Exercise brief:
Report how many lines of the data below contain "this". Give nothing besides the number.

......

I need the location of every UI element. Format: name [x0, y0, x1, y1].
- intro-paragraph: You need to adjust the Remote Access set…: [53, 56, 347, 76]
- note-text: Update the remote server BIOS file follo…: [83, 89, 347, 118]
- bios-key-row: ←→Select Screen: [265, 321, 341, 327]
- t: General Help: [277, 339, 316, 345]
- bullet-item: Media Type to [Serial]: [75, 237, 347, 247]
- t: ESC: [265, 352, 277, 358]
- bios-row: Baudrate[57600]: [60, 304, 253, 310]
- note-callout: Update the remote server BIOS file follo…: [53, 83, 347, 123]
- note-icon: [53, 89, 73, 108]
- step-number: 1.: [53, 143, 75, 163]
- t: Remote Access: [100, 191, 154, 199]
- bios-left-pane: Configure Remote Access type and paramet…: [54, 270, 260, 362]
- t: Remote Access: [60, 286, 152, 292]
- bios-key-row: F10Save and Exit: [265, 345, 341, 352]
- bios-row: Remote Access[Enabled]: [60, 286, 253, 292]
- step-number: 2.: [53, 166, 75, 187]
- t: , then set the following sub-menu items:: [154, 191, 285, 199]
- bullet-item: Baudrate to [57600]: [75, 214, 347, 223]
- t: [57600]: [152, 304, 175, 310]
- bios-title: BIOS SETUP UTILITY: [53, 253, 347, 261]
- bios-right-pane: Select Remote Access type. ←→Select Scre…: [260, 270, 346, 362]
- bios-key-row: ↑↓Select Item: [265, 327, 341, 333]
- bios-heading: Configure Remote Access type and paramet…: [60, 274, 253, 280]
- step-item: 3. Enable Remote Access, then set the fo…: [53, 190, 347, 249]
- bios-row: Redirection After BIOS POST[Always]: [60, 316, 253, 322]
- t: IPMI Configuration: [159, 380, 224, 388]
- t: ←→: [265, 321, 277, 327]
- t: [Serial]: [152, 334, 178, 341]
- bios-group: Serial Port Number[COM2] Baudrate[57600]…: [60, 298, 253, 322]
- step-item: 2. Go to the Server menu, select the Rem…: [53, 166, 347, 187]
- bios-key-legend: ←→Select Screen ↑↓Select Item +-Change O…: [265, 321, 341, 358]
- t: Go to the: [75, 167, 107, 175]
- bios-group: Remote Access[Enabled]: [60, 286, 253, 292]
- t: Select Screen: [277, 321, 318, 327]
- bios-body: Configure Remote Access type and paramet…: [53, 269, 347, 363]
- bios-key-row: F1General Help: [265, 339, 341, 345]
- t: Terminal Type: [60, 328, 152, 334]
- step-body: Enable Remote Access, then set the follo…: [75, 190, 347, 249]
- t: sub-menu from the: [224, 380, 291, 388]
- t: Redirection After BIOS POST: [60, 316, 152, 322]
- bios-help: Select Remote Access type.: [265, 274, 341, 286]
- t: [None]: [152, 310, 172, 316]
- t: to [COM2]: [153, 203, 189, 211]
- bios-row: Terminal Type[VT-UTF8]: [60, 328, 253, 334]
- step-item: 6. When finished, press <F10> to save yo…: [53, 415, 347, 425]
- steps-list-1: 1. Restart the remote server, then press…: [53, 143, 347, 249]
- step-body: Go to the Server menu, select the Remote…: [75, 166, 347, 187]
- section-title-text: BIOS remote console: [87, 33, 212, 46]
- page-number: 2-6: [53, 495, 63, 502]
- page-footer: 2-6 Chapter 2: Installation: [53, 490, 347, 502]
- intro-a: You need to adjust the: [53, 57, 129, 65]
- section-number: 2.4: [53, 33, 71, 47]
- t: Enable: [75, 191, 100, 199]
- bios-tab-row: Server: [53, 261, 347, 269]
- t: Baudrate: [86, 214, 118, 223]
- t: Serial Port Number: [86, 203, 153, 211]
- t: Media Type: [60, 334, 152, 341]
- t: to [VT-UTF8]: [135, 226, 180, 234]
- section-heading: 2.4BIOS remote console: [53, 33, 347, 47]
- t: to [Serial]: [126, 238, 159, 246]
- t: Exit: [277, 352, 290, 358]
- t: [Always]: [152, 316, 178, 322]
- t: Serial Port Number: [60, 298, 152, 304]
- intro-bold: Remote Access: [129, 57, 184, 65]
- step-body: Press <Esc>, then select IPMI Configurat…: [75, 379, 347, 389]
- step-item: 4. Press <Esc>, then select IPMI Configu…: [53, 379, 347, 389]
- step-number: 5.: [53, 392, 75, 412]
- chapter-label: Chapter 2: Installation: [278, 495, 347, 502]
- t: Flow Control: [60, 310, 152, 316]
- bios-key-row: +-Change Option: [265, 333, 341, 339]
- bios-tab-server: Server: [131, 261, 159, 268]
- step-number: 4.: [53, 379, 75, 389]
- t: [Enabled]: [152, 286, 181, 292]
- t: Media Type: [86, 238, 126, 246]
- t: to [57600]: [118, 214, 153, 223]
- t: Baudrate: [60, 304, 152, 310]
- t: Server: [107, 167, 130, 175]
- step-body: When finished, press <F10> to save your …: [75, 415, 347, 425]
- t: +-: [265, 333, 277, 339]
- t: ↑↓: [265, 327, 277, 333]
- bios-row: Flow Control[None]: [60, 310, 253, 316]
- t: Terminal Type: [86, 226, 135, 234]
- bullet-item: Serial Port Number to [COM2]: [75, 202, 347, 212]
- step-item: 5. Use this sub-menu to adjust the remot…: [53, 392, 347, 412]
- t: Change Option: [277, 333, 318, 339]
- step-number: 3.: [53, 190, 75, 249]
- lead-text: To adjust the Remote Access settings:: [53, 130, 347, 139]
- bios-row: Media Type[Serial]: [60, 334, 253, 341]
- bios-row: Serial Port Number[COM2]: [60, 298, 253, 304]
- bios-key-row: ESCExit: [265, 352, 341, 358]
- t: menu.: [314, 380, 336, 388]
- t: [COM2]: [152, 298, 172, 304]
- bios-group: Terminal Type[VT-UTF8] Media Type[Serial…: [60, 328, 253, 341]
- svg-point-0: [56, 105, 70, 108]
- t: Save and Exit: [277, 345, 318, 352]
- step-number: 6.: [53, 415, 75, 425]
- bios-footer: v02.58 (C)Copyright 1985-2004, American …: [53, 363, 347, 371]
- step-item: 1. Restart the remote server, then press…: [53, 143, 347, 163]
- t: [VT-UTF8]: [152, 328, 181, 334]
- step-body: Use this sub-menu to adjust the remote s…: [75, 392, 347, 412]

......

Task output:
2